**PROBLEM DETAILS**
Exact reproduction, images excluded: write out the records below.

[GIVEN INFORMATION — start]

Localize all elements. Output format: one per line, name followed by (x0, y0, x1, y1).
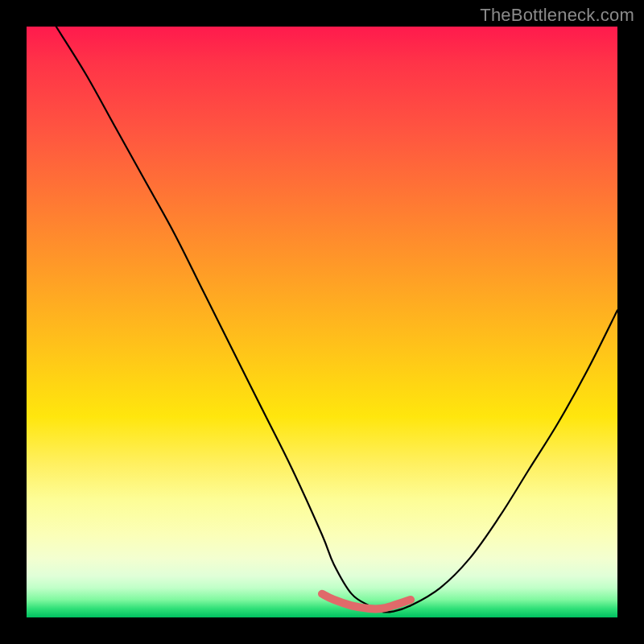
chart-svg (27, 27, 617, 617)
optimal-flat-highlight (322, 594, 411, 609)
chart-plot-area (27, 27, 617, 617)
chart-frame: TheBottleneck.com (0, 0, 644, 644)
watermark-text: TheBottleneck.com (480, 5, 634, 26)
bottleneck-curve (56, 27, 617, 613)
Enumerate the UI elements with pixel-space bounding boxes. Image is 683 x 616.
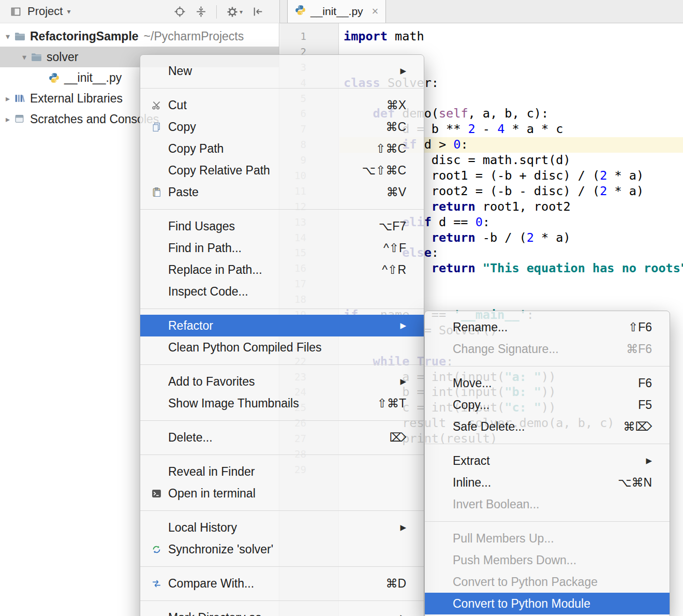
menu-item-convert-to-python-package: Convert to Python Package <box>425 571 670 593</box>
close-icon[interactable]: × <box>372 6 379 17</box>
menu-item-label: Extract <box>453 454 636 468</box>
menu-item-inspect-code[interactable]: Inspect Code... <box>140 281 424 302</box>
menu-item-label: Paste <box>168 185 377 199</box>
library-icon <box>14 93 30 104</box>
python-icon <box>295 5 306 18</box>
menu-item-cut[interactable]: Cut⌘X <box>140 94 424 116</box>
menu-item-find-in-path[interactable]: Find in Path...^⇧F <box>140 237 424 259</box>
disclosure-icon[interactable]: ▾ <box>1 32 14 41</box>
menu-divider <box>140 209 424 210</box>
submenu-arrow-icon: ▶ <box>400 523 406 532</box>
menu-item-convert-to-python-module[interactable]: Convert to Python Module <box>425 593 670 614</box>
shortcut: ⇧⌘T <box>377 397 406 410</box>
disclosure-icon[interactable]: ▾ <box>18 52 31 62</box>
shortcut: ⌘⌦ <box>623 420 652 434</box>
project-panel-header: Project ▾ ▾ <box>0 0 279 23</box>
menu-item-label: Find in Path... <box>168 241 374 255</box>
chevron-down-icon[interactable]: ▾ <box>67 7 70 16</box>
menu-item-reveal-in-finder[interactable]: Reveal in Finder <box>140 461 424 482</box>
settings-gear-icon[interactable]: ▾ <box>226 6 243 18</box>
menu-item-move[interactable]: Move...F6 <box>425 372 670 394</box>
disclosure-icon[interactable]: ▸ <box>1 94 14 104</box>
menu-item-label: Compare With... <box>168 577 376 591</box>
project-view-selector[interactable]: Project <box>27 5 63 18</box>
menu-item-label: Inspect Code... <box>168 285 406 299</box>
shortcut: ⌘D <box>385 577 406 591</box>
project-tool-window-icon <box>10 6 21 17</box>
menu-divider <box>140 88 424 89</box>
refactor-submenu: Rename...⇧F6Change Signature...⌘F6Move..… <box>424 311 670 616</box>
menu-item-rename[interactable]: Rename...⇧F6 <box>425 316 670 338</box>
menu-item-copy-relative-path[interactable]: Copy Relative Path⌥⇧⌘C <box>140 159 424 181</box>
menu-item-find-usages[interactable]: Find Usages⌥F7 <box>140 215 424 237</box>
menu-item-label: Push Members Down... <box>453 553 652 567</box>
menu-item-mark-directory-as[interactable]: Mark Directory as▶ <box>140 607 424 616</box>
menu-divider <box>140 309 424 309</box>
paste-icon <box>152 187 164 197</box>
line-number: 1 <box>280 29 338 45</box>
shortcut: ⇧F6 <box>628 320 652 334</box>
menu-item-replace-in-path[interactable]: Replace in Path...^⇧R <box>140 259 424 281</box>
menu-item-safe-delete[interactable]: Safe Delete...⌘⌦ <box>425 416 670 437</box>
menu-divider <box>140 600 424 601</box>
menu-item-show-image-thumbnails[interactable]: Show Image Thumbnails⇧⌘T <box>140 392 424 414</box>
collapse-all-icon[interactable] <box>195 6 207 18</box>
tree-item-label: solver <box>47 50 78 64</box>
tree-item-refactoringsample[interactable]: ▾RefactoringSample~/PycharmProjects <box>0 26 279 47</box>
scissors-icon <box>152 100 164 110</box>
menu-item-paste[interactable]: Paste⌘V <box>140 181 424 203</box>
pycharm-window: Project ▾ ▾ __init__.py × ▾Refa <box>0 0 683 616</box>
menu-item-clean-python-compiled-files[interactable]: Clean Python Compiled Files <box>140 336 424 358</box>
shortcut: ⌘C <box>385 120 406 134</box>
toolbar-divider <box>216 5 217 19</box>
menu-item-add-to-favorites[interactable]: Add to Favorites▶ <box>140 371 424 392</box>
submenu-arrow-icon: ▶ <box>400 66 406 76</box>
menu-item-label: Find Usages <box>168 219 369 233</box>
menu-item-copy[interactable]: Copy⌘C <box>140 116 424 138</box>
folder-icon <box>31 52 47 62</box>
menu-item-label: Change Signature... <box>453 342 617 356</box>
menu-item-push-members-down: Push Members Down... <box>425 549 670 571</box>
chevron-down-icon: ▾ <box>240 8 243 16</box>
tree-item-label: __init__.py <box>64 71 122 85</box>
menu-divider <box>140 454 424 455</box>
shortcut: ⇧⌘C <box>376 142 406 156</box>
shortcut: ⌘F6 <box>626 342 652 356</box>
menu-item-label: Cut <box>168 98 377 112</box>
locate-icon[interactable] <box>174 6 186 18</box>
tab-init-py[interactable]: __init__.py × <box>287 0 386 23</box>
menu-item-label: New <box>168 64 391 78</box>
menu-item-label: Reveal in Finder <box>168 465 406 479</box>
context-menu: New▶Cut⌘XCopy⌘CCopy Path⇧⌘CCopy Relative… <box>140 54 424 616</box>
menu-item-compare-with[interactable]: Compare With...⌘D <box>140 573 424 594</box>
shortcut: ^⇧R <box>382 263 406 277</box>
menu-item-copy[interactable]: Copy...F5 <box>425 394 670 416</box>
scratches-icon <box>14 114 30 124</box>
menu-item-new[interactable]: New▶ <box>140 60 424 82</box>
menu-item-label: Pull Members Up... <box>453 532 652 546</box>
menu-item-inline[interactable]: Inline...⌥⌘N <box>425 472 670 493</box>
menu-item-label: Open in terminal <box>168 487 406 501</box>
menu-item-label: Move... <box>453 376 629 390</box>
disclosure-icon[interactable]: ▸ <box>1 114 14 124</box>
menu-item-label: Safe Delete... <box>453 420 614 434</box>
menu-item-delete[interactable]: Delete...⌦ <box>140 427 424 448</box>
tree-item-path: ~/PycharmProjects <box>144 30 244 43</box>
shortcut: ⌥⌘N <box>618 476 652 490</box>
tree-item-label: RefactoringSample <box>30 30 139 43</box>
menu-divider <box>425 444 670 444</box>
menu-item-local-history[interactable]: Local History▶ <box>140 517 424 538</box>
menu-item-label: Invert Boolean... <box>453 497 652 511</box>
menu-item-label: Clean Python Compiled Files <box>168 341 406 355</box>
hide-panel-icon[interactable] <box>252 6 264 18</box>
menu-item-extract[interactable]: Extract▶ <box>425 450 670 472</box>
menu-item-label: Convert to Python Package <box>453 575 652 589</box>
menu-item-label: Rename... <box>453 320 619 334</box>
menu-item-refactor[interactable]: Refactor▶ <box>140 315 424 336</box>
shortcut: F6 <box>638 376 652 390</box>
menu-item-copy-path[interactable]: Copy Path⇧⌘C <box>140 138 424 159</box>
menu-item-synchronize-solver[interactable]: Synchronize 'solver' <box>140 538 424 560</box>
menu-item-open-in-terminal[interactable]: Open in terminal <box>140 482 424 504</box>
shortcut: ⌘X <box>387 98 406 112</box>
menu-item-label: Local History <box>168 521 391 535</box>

[GIVEN INFORMATION — finish]

**REPLY TO THE EXERCISE**
Localize all elements. Output format: one per line, name followed by (x0, y0, x1, y1).
chart-svg (27, 27, 617, 617)
optimal-flat-highlight (322, 594, 411, 609)
chart-plot-area (27, 27, 617, 617)
chart-frame: TheBottleneck.com (0, 0, 644, 644)
watermark-text: TheBottleneck.com (480, 5, 634, 26)
bottleneck-curve (56, 27, 617, 613)
Enumerate the UI elements with pixel-space bounding boxes. Image is 683 x 616.
menu-item-convert-to-python-package: Convert to Python Package <box>425 571 670 593</box>
close-icon[interactable]: × <box>372 6 379 17</box>
menu-item-label: Extract <box>453 454 636 468</box>
menu-item-inspect-code[interactable]: Inspect Code... <box>140 281 424 302</box>
menu-item-label: Paste <box>168 185 377 199</box>
library-icon <box>14 93 30 104</box>
python-icon <box>295 5 306 18</box>
menu-item-cut[interactable]: Cut⌘X <box>140 94 424 116</box>
menu-item-find-in-path[interactable]: Find in Path...^⇧F <box>140 237 424 259</box>
disclosure-icon[interactable]: ▾ <box>1 32 14 41</box>
menu-divider <box>140 209 424 210</box>
submenu-arrow-icon: ▶ <box>400 523 406 532</box>
menu-item-convert-to-python-module[interactable]: Convert to Python Module <box>425 593 670 614</box>
shortcut: ⇧⌘T <box>377 397 406 410</box>
disclosure-icon[interactable]: ▾ <box>18 52 31 62</box>
shortcut: ⌘⌦ <box>623 420 652 434</box>
project-panel-header: Project ▾ ▾ <box>0 0 279 23</box>
menu-item-label: Find in Path... <box>168 241 374 255</box>
chevron-down-icon[interactable]: ▾ <box>67 7 70 16</box>
menu-item-reveal-in-finder[interactable]: Reveal in Finder <box>140 461 424 482</box>
settings-gear-icon[interactable]: ▾ <box>226 6 243 18</box>
menu-item-move[interactable]: Move...F6 <box>425 372 670 394</box>
disclosure-icon[interactable]: ▸ <box>1 94 14 104</box>
menu-item-label: Compare With... <box>168 577 376 591</box>
project-view-selector[interactable]: Project <box>27 5 63 18</box>
menu-item-label: Inspect Code... <box>168 285 406 299</box>
shortcut: ⌘D <box>385 577 406 591</box>
project-tool-window-icon <box>10 6 21 17</box>
menu-divider <box>140 88 424 89</box>
refactor-submenu: Rename...⇧F6Change Signature...⌘F6Move..… <box>424 311 670 616</box>
menu-item-rename[interactable]: Rename...⇧F6 <box>425 316 670 338</box>
menu-item-copy-relative-path[interactable]: Copy Relative Path⌥⇧⌘C <box>140 159 424 181</box>
menu-item-find-usages[interactable]: Find Usages⌥F7 <box>140 215 424 237</box>
menu-item-label: Push Members Down... <box>453 553 652 567</box>
menu-item-mark-directory-as[interactable]: Mark Directory as▶ <box>140 607 424 616</box>
menu-divider <box>140 309 424 309</box>
paste-icon <box>152 187 164 197</box>
line-number: 1 <box>280 29 338 45</box>
shortcut: ⇧F6 <box>628 320 652 334</box>
menu-item-replace-in-path[interactable]: Replace in Path...^⇧R <box>140 259 424 281</box>
menu-item-safe-delete[interactable]: Safe Delete...⌘⌦ <box>425 416 670 437</box>
menu-divider <box>140 600 424 601</box>
menu-item-show-image-thumbnails[interactable]: Show Image Thumbnails⇧⌘T <box>140 392 424 414</box>
collapse-all-icon[interactable] <box>195 6 207 18</box>
tree-item-label: solver <box>47 50 78 64</box>
tree-item-refactoringsample[interactable]: ▾RefactoringSample~/PycharmProjects <box>0 26 279 47</box>
scissors-icon <box>152 100 164 110</box>
menu-item-paste[interactable]: Paste⌘V <box>140 181 424 203</box>
pycharm-window: Project ▾ ▾ __init__.py × ▾Refa <box>0 0 683 616</box>
menu-item-clean-python-compiled-files[interactable]: Clean Python Compiled Files <box>140 336 424 358</box>
shortcut: ⌘C <box>385 120 406 134</box>
toolbar-divider <box>216 5 217 19</box>
menu-item-add-to-favorites[interactable]: Add to Favorites▶ <box>140 371 424 392</box>
submenu-arrow-icon: ▶ <box>400 66 406 76</box>
menu-item-label: Find Usages <box>168 219 369 233</box>
menu-item-copy[interactable]: Copy⌘C <box>140 116 424 138</box>
folder-icon <box>31 52 47 62</box>
menu-item-label: Change Signature... <box>453 342 617 356</box>
menu-item-push-members-down: Push Members Down... <box>425 549 670 571</box>
chevron-down-icon: ▾ <box>240 8 243 16</box>
tree-item-label: __init__.py <box>64 71 122 85</box>
menu-divider <box>140 454 424 455</box>
shortcut: ⇧⌘C <box>376 142 406 156</box>
shortcut: ⌘F6 <box>626 342 652 356</box>
menu-item-label: Cut <box>168 98 377 112</box>
locate-icon[interactable] <box>174 6 186 18</box>
tab-init-py[interactable]: __init__.py × <box>287 0 386 23</box>
menu-item-label: New <box>168 64 391 78</box>
menu-item-label: Reveal in Finder <box>168 465 406 479</box>
context-menu: New▶Cut⌘XCopy⌘CCopy Path⇧⌘CCopy Relative… <box>140 54 424 616</box>
menu-item-compare-with[interactable]: Compare With...⌘D <box>140 573 424 594</box>
shortcut: ^⇧R <box>382 263 406 277</box>
menu-item-copy[interactable]: Copy...F5 <box>425 394 670 416</box>
scratches-icon <box>14 114 30 124</box>
menu-item-new[interactable]: New▶ <box>140 60 424 82</box>
menu-item-label: Pull Members Up... <box>453 532 652 546</box>
menu-item-inline[interactable]: Inline...⌥⌘N <box>425 472 670 493</box>
menu-item-label: Open in terminal <box>168 487 406 501</box>
menu-item-label: Move... <box>453 376 629 390</box>
disclosure-icon[interactable]: ▸ <box>1 114 14 124</box>
menu-item-label: Safe Delete... <box>453 420 614 434</box>
menu-item-delete[interactable]: Delete...⌦ <box>140 427 424 448</box>
tree-item-path: ~/PycharmProjects <box>144 30 244 43</box>
shortcut: ⌥⌘N <box>618 476 652 490</box>
tree-item-label: RefactoringSample <box>30 30 139 43</box>
menu-divider <box>425 444 670 444</box>
menu-item-local-history[interactable]: Local History▶ <box>140 517 424 538</box>
menu-item-label: Invert Boolean... <box>453 497 652 511</box>
menu-item-label: Clean Python Compiled Files <box>168 341 406 355</box>
hide-panel-icon[interactable] <box>252 6 264 18</box>
menu-item-extract[interactable]: Extract▶ <box>425 450 670 472</box>
menu-item-label: Convert to Python Package <box>453 575 652 589</box>
menu-item-label: Rename... <box>453 320 619 334</box>
menu-item-refactor[interactable]: Refactor▶ <box>140 315 424 336</box>
shortcut: F6 <box>638 376 652 390</box>
menu-item-copy-path[interactable]: Copy Path⇧⌘C <box>140 138 424 159</box>
menu-item-synchronize-solver[interactable]: Synchronize 'solver' <box>140 538 424 560</box>
menu-item-open-in-terminal[interactable]: Open in terminal <box>140 482 424 504</box>
shortcut: ⌘X <box>387 98 406 112</box>
menu-item-label: Local History <box>168 521 391 535</box>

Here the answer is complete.